Конечно, я слышал, как Ушкало костерил меня, грозил выгнать – за недисциплинированность – из десантного отряда. Слышал все это. Но – странно! – мне теперь был безразличен начальственный гнев. Я перестал бояться – вот что.
Я растянулся на своем ложе, меж сосновых корней; несколько веток, срубленных артогнем, сунул под голову. Винтовку положил рядом – приклад на земле, ствол на перевернутой каске.
– Что на тебя нашло, Борис? – шептал Т. Т., пристроившийся рядом. – Орешь черт знает что… «Войну проиграем»…
Я не отвечал. Что толку? Все равно будет так, как Ушкало прикажет… в соответствии с обстановкой… а обстановка не позволяет пройти к «Тюленю», и весь сказ…
Я перевернулся на другой бок, спиной к Т. Т., спиной ко всем. Меня клонило в сон – спасу нет…
Мы шли с Иркой по Университетской набережной, я пытался закурить на ветру, а Ирка вдруг удивленно спросила: «Когда это ты начал курить?» А я смотрел на тот берег Невы и там, где полагалось быть Исаакию, видел остров, поросший темной хвоей, и еще островки, и вдруг из-за них выплыл, стуча движком, старенький мотобот. В нем сидели бородатые люди в кольчугах и остроконечных шлемах, их копья торчали как частокол. Викинги! Я обернулся к Ирке, чтобы показать ей корабль викингов, но увидел, как Сашка Игнатьев уводит ее, обняв за бедра. Они свернули за угол Съездовской линии. Я побежал за ними. Из открытого окна смотрел на меня лысый кларнетист и смеялся. Я погрозил ему кулаком, а он приставил ко рту кларнет и заиграл. И тут я заметил, что это вовсе не кларнетист, а кто-то со стертым лицом, весь серый, и вместо кларнета у него автомат «Суоми». Он прицелился в меня из автомата, я шарахнулся, спрятался за большой отвесной скалой. Теперь я был в безопасности. Вдруг скала качнулась на фоне багрового неба, вздыбилась и начала медленно, бесшумно падать на меня. Я заорал…

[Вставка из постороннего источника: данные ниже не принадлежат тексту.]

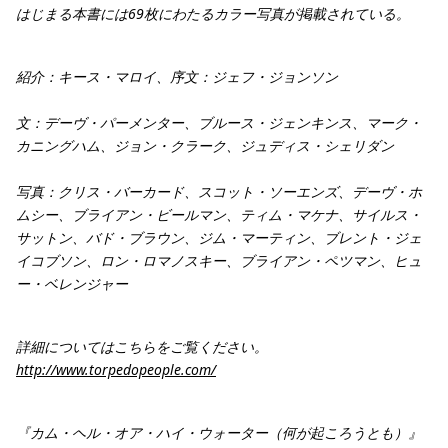
はじまる本書には69枚にわたるカラー写真が掲載されている。
紹介：キース・マロイ、序文：ジェフ・ジョンソン
文：デーヴ・パーメンター、ブルース・ジェンキンス、マーク・
カニングハム、ジョン・クラーク、ジュディス・シェリダン
写真：クリス・バーカード、スコット・ソーエンズ、デーヴ・ホ
ムシー、ブライアン・ビールマン、ティム・マケナ、サイルス・
サットン、バド・ブラウン、ジム・マーティン、ブレント・ジェ
イコブソン、ロン・ロマノスキー、ブライアン・ペツマン、ヒュ
ー・ベレンジャー
詳細についてはこちらをご覧ください。
http://www.torpedopeople.com/
『カム・ヘル・オア・ハイ・ウォーター（何が起ころうとも）』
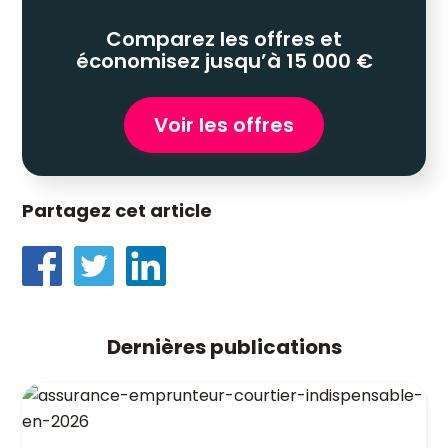
Comparez les offres et
économisez jusqu’à 15 000 €
Voir les offres
Partagez cet article
Dernières publications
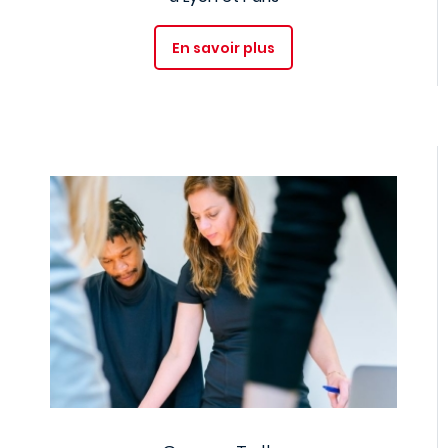
En savoir plus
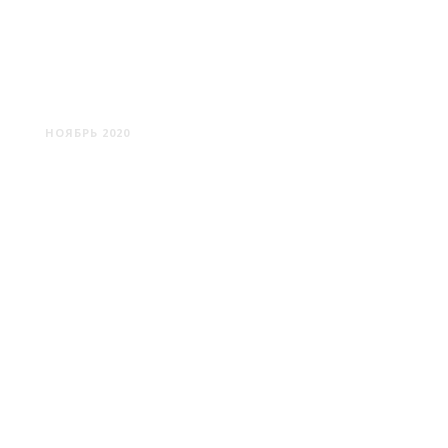
СИТЦЫ: РАЗРУШЕННАЯ
УСАДЬБА
НОЯБРЬ 2020
ДОКШИЦЫ: У ИСТОКА
БЕРЕЗИНЫ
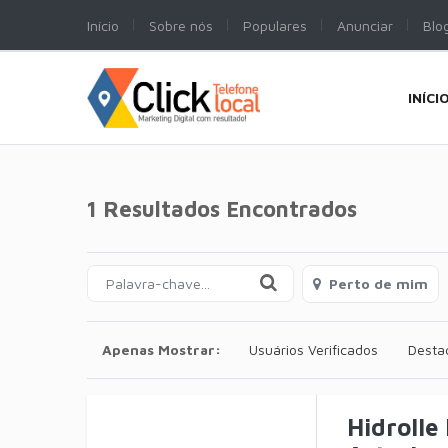
Início
Sobre nós
Populares
Anunciar
Blo
INÍCI
1 Resultados Encontrados
Perto de mim
Apenas Mostrar:
Usuários Verificados
Desta
Hidrolle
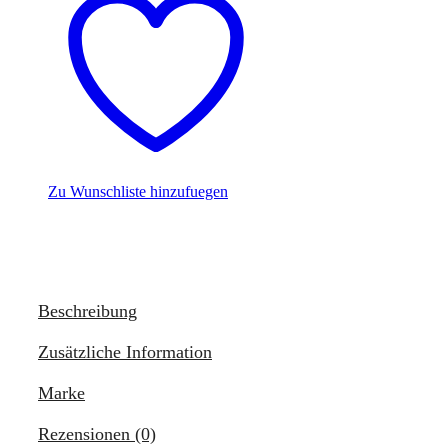
Zu Wunschliste hinzufuegen
Beschreibung
Zusätzliche Information
Marke
Rezensionen (0)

Но кричал, должно быть, не наяву, а во сне. Никто не смотрел на меня, когда я проснулся. Скала была на месте. Тьфу, чертовщина!
Лицо было потное, щека исколота сухими хвойными иголками. Я осторожно повернулся на другой бок и увидел Ушкало. Он, сгорбившись, сидел на камне возле телефона. Отворот серого свитера был выпущен на воротник его кителя. Лицо Ушкало было хмурым. Рядом с ним, спиной ко мне, сидел Толя Темляков. У него был напряженный затылок – так мне показалось. Остальные ребята, сменившиеся с вахты, спали кто где.

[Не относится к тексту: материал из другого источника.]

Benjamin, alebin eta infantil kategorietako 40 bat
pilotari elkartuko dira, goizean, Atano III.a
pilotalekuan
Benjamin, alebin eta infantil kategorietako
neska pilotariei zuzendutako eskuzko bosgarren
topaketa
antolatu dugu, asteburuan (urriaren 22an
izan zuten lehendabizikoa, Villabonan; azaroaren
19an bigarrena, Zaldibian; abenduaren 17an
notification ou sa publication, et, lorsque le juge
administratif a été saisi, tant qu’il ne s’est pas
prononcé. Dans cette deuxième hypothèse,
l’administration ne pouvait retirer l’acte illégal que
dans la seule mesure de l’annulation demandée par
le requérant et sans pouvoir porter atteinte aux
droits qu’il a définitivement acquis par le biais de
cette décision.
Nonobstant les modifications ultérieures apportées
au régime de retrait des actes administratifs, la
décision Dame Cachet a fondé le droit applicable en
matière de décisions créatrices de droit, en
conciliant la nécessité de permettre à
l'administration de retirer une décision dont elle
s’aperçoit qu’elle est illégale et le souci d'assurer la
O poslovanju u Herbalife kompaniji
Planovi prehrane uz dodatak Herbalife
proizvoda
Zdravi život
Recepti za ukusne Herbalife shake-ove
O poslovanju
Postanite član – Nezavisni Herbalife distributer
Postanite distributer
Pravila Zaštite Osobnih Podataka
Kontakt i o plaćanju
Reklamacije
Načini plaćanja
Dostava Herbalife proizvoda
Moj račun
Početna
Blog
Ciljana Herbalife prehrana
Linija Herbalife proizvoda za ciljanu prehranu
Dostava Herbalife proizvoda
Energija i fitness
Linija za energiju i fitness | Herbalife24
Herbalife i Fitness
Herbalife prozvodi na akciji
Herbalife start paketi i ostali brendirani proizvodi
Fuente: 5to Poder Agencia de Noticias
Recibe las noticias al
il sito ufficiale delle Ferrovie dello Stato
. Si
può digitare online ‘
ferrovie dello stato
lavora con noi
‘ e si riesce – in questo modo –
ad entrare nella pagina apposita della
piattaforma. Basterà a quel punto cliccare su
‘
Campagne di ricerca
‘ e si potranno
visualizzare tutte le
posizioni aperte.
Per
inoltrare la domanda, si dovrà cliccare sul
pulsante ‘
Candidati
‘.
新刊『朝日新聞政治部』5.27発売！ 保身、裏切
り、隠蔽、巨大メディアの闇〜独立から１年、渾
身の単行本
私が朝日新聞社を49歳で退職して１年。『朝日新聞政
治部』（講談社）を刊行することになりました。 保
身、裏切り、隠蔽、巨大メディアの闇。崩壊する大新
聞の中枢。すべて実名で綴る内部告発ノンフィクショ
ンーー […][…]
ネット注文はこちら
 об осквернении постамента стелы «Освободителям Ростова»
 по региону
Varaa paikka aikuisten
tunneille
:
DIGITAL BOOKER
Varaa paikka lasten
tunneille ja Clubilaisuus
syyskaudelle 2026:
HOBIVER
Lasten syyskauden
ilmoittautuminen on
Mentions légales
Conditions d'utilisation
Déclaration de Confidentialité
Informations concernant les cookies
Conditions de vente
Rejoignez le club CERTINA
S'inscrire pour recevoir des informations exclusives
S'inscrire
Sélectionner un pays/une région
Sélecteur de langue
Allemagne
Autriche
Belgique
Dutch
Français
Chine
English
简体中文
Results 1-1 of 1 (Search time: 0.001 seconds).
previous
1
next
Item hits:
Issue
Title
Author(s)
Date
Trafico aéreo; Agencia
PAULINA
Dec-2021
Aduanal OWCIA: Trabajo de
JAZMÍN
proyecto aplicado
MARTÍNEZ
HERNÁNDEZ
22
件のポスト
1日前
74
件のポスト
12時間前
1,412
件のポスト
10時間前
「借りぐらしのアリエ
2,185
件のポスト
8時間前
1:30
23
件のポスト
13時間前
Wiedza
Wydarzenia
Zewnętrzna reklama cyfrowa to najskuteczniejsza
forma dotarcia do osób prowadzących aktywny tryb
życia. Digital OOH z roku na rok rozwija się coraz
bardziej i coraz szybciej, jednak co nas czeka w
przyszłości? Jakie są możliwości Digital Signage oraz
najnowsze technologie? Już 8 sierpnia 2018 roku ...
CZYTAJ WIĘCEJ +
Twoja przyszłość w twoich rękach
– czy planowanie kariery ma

– Ну и что? – сказал Ушкало. – Дальше что?
– Ничего, – ответил Т. Т. тихим голосом. – Просто ставлю вас в известность.
– Слушай, Темляков. Я Литвака полтора месяца знаю. В боевой обстановке. В десантах. А не без году неделю, как тебя. Так что ты мне голову не морочь.
– Я не морочу, – тихо, но твердо отвечал Т. Т. – Просто ставлю вас как командира в известность. Имеются нездоровые настроения.
– Хреновину порешь. – Ушкало закурил, с силой выдохнул махорочный дым. – Я сам разберусь, у кого какие настроения. Разберусь сам.
Т. Т. стал устраиваться под скалой, лег. Наши взгляды встретились. Но только на миг. Я закрыл глаза.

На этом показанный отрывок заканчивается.